TASK TO COMPLETE
The answer should consist of each line below that contains the word "button".

** Opening RECORD SET block **

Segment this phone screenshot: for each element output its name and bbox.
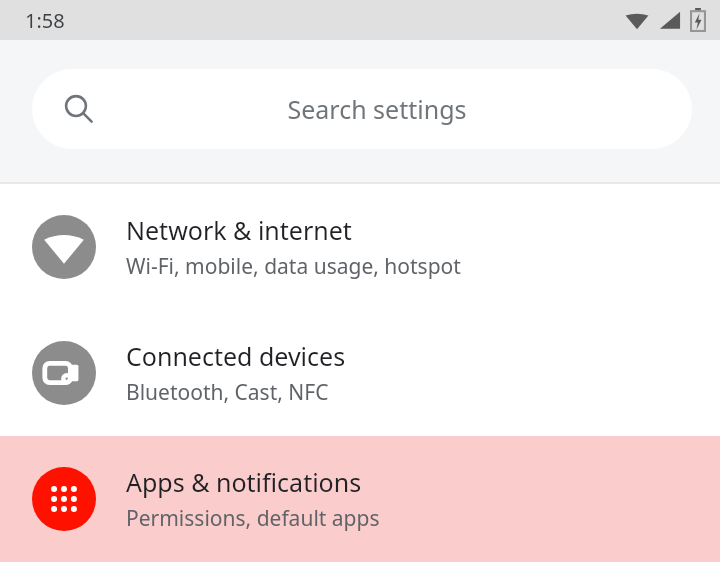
staticText: Permissions, default apps <box>126 504 380 533</box>
staticText: Apps & notifications <box>126 465 362 499</box>
button[interactable]: Apps & notifications <box>0 436 720 562</box>
other: Search <box>64 94 94 124</box>
staticText: Network & internet <box>126 213 352 247</box>
staticText: Bluetooth, Cast, NFC <box>126 378 329 407</box>
staticText: Connected devices <box>126 339 346 373</box>
staticText: 1:58 <box>25 7 65 34</box>
button[interactable]: Search <box>32 69 692 149</box>
button[interactable]: Network & internet <box>0 184 720 310</box>
button[interactable]: Connected devices <box>0 310 720 436</box>
staticText: Search settings <box>78 92 676 126</box>
staticText: Wi-Fi, mobile, data usage, hotspot <box>126 252 461 281</box>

** Closing RECORD SET block **

COMPLETED TASK
button[interactable]: Apps & notifications <box>0 436 720 562</box>
button[interactable]: Search <box>32 69 692 149</box>
button[interactable]: Network & internet <box>0 184 720 310</box>
button[interactable]: Connected devices <box>0 310 720 436</box>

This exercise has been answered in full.